### WHAT YOU ARE ASKED TO DO
Starting at the line that holds "almendras, que seguro", set down each line through the end of the listing, exactly as written and with nothing added.

### RECORDS SHOWN
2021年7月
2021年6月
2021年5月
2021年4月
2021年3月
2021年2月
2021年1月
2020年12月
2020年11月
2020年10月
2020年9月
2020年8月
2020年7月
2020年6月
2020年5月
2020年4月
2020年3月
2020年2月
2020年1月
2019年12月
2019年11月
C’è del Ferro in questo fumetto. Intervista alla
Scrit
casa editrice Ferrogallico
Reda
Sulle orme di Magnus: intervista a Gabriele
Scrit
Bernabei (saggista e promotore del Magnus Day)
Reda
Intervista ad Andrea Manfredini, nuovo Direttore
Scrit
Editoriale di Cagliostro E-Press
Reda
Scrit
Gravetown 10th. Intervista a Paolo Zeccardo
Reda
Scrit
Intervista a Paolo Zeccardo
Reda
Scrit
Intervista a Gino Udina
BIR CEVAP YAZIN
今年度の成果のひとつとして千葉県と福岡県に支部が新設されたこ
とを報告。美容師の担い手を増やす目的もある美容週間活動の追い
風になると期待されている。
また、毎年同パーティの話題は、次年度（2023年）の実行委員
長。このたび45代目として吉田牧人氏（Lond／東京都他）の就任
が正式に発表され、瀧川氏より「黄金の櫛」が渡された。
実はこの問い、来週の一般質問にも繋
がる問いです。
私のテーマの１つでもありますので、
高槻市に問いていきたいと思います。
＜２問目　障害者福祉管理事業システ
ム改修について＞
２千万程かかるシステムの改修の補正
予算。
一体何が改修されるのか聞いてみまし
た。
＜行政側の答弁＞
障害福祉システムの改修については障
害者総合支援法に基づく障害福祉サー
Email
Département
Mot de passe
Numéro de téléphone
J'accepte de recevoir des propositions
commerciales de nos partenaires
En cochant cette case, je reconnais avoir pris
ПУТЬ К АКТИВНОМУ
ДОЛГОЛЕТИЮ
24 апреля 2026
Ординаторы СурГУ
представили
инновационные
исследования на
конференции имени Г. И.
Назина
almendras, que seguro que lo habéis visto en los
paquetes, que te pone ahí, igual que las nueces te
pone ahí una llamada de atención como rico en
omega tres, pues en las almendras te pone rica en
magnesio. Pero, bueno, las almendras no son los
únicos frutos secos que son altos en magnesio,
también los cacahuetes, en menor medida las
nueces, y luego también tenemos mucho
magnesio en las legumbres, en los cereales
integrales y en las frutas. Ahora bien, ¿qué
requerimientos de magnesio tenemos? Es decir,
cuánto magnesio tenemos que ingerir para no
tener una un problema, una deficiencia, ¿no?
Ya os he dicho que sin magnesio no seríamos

### RESPONSE TO THE EXERCISE
almendras, que seguro que lo habéis visto en los
paquetes, que te pone ahí, igual que las nueces te
pone ahí una llamada de atención como rico en
omega tres, pues en las almendras te pone rica en
magnesio. Pero, bueno, las almendras no son los
únicos frutos secos que son altos en magnesio,
también los cacahuetes, en menor medida las
nueces, y luego también tenemos mucho
magnesio en las legumbres, en los cereales
integrales y en las frutas. Ahora bien, ¿qué
requerimientos de magnesio tenemos? Es decir,
cuánto magnesio tenemos que ingerir para no
tener una un problema, una deficiencia, ¿no?
Ya os he dicho que sin magnesio no seríamos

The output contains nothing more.